Q - 3/95, p.1043 Stars
- Good - "...Guitarist Bill Frisell and organist Wayne Horvitz complete a nimble, semi-improvisatory trio, using Shrieve's charts as a springboard for unpredictable wandering. Opting for organic warmth, the combo slink into gentle grooves..."
Down Beat - 5/95, pp.48-493.5 Stars
- Good Plus - "...jam-oriented session....The star of the show is Frisell, whose marvelous versatility is highlighted on tracks ranging from funk to punk to freebop to countrified ballads....FASCINATION is daring, definitely different and a must for Frisell freaks..."

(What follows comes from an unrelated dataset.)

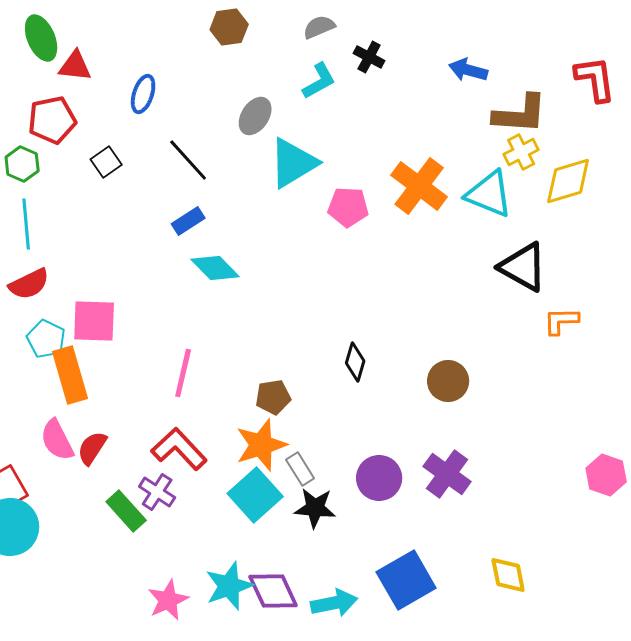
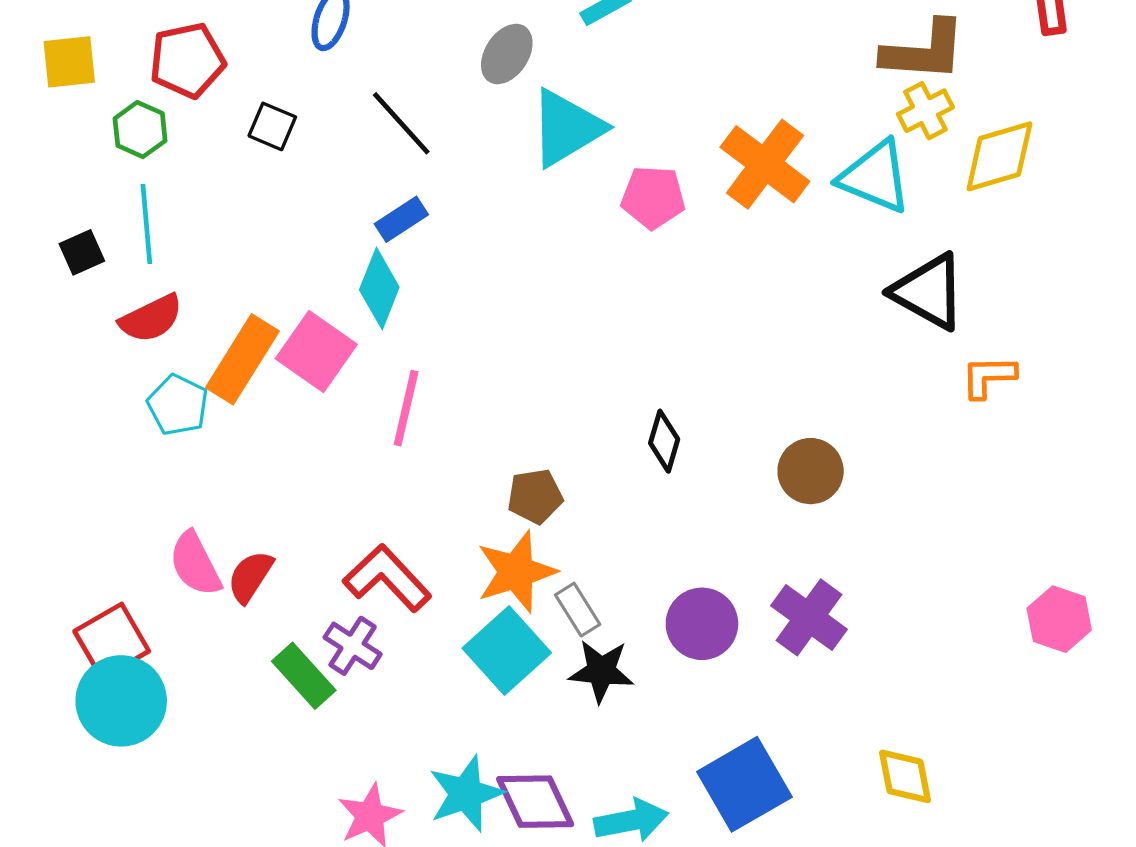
black square: (106, 162) -> (272, 126), turned -32
cyan diamond: (215, 268) -> (379, 289), moved, turned 66
pink square: (94, 321) -> (316, 351), moved, turned 33
pink line: (183, 373) -> (406, 408), moved
orange rectangle: (70, 375) -> (242, 359), moved, turned 48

Personnel: Michael Shrieve (drums); Bill Frisell (guitar); Wayne Horvitz (organ).
Recorded at Bob Lang Studios, Seattle, Washington in November 1993.
It was drummer Michael Shrieve who first introduced Carlos Santana to the music of John Coltrane and Miles Davis, precipitating the guitarist's progressive new directions on CARAVANSERAI. Perhaps best remembered for his solo turn on Santana's "Soul Sacrifice" during their famous Woodstock set, the drummer has had a long and varied career, both inside the beltway of pop and on the outer fringes of new age and electric jazz.
Shrieve's own Novo Combo was a progressive power-pop band, and subsequent projects found him expanding the electronic percussion vocabulary in a solo setting and creating progressive new sounds with cutting edge musicians such as synthesizer visionary Stomu Yamashta and bassist Jonas Hellborg. Shrieve draws upon many of these associations in general and the inspiration of the original Tony Williams Lifetime in particular to fashion his futuristic organ trio on FASCINATION.
Shrieve's songlike, interactive drumming is the centerpiece of FASCINATION, where he's joined by organist Wayne Horvitz and guitarist Bill Frisell. The ritualistic backbeats of "Sam The Man" and "Circus! Circus!" set the tone for their three-way explorations, even as "Tell Me Everything" and "Soundings In Fathoms" venture into ambient territory. Frisell surfs confidently above a droning 4/4 groove on "The Glass Tent," as Horvitz provides waves of Hammond textures. The title tune and "The Great Ambassador" explore themes bordering on a blues feeling, while Frisell's "Foxy Lady" quotes and orientalisms on "Jig Saw" (featuring 12-string guitar) inspire Shrieve and Horvitz to stretch out.